The 'five stages' of clutter – and why they are important to avoid overwhelm

We all go through these five stages of clutter, and understanding them can help prevent us from feeling overwhelmed

A neutral living room eith a cream corner sofa and a round wooden coffee table
(Image credit: Layered Lounge)

Every home has some level of clutter, and even when we declutter, objects end up homeless and we bring more into our houses than we sometimes need. This can start out harmless enough, but can slowly progress into something more serious – passing through the five stages of clutter.

Luckily, understanding each of these five stages can help with decluttering and home organization, and prevent you from getting overwhelmed.

We spoke to some professional home organizers to learn more about the five stages of clutter, and how you can avoid taking this overwhelming trip through tidying every time you need to clear things out.

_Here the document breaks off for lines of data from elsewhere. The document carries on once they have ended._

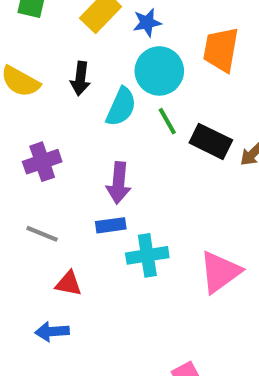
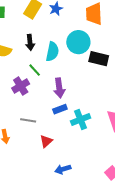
cyan circle: (159, 71) -> (78, 42), moved
green line: (167, 121) -> (35, 70), moved
red triangle: (69, 283) -> (46, 141), turned -40
blue arrow: (52, 331) -> (63, 169), moved

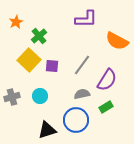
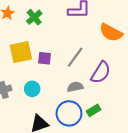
green cross: (39, 36) -> (34, 17), moved
yellow square: (29, 60) -> (21, 52), turned 35
green rectangle: (106, 107) -> (94, 110), moved

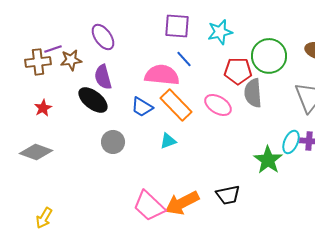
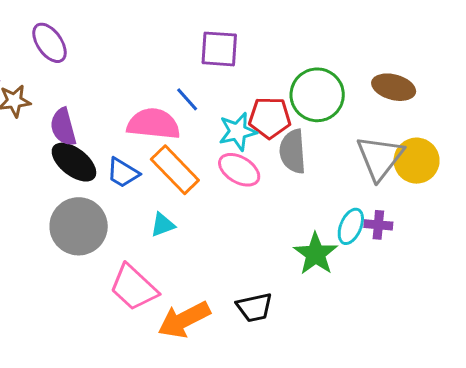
purple square: (177, 26) -> (219, 49), moved
cyan star: (220, 32) -> (238, 132), moved
purple ellipse: (103, 37) -> (50, 43), moved
black ellipse: (93, 100) -> (74, 162), moved
gray circle: (113, 142) -> (79, 226), size x1.6
pink trapezoid: (149, 206) -> (134, 288), moved

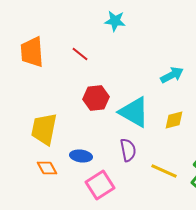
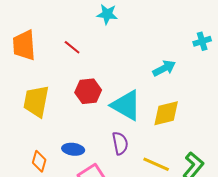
yellow diamond: (174, 120) -> (166, 113), size x1.4
yellow trapezoid: (44, 129) -> (36, 101), moved
orange diamond: (47, 168) -> (39, 161), turned 45

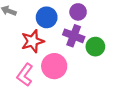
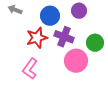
purple cross: (74, 36) -> (64, 37), moved
pink circle: (54, 66) -> (76, 61), moved

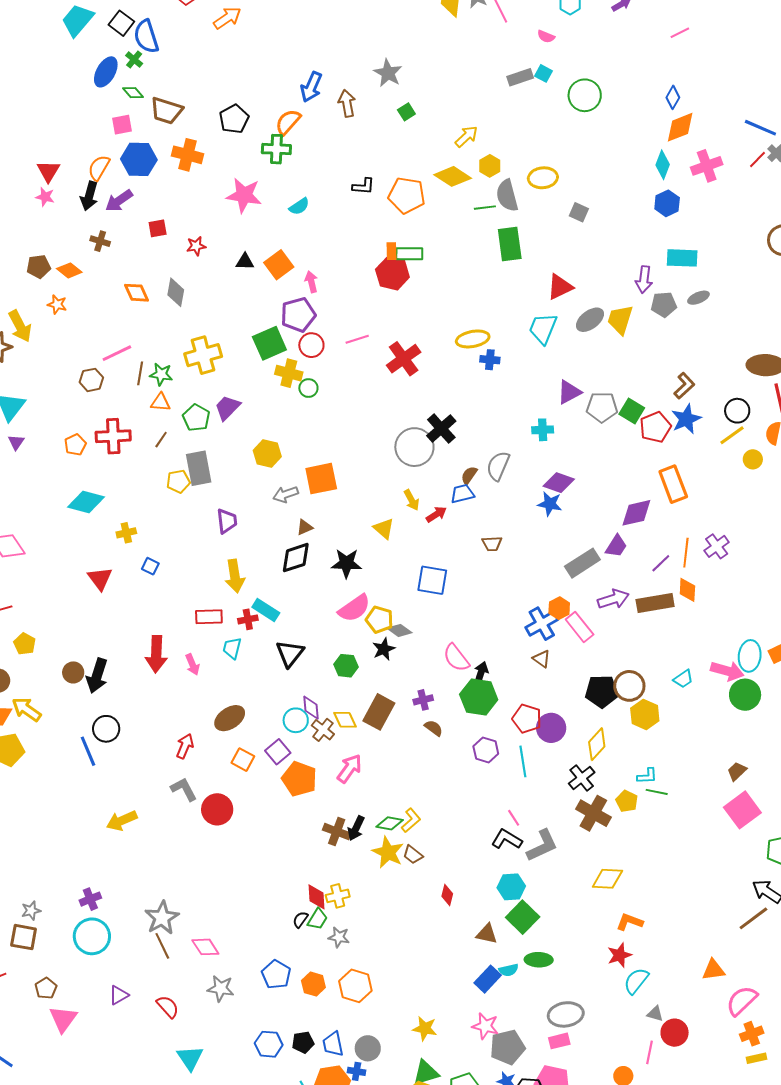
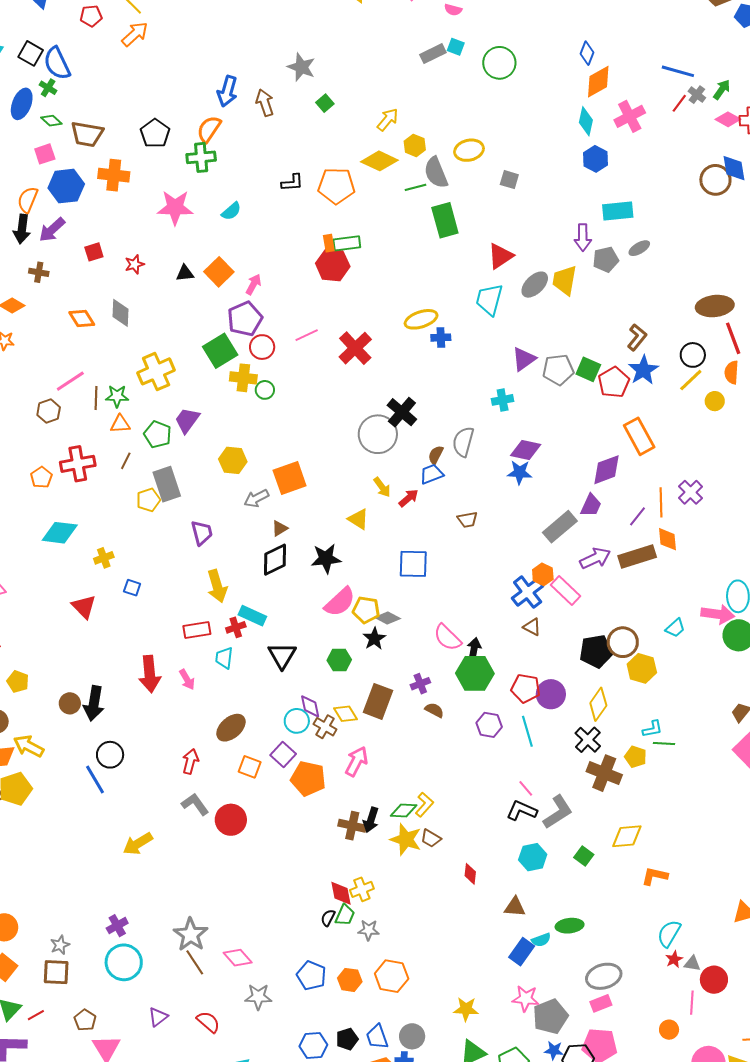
pink arrow: (311, 282) -> (253, 284), turned 50
green square: (523, 917) -> (584, 856), moved, size x0.6
red star: (619, 955) -> (674, 959), moved, size x0.7

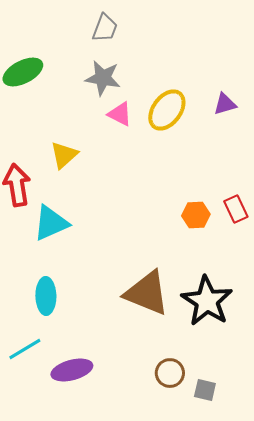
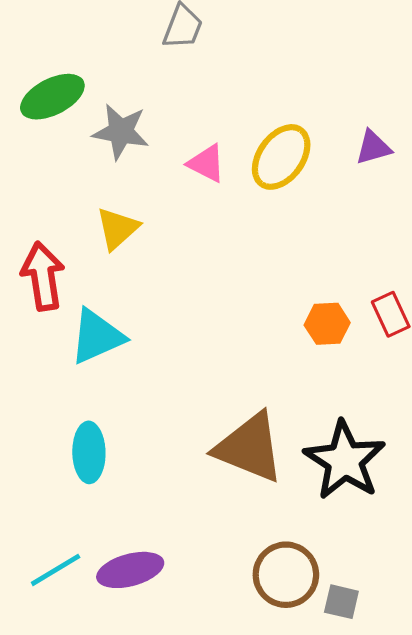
gray star: (103, 78) -> (121, 132), moved
cyan line: (25, 349) -> (56, 570), moved
brown circle: (170, 373) -> (286, 575), size x1.4

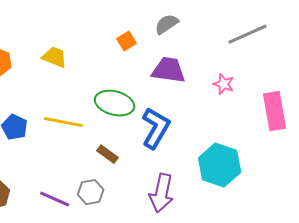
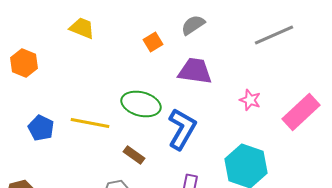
yellow trapezoid: (55, 57) -> (82, 28), moved
pink star: (224, 84) -> (250, 100), moved
pink rectangle: (275, 111) -> (301, 112), turned 57

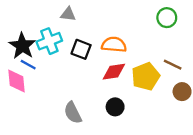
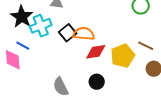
orange semicircle: (114, 45) -> (84, 34), moved
black star: (22, 46) -> (22, 17), moved
black square: (81, 49) -> (68, 33), turned 30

The five stages of clutter 

Understanding these stages is one of the best ways to take your decluttering to the next level and avoid becoming bogged down by your own belongings.

1. Accumulation

Clutter has to come from somewhere. The first stage of clutter is the accumulation of things around your home that don’t fit into home storage, you don't use anymore, or gimmick items you brought home on a whim and never used, says Millie Hurst, Solved section editor for Homes & Gardens.

‘It is at this stage that you might not notice clutter sitting around your home. It might be mildly irritating when cleaning, but otherwise, it will just be a part of the background of your everyday life. Usually, at this stage, there won't be much urgency to declutter, but it is worth thinking about some solutions to cut back or reorganize to prevent progressing through the remaining four stages,’ she suggests.

millie hurst news writer
Millie Hurst

Millie Hurst is Section Editor at Homes & Gardens, overseeing the Solved section, which provides readers with practical advice for their homes. Millie has written about and tried out countless cleaning and DIY hacks in the six years since she became a journalist, and has worked in both London and New York. 

2. Disorganization

The next stage is when items become disorganized, making it challenging to locate what you need,’ Megan McGovern, professional organizer and founder of SORT by Megan, continues. At this stage, you will begin to notice some of the signs it’s time to declutter your home, such as not being able to find things easily, or clutter getting in the way of completing everyday activities easily.

At this point, it is important to ‘create tailored storage solutions that are both functional and visually appealing,’ she suggests. ‘We believe that a well-organized space not only enhances efficiency but also contributes to a sense of peace and well-being.’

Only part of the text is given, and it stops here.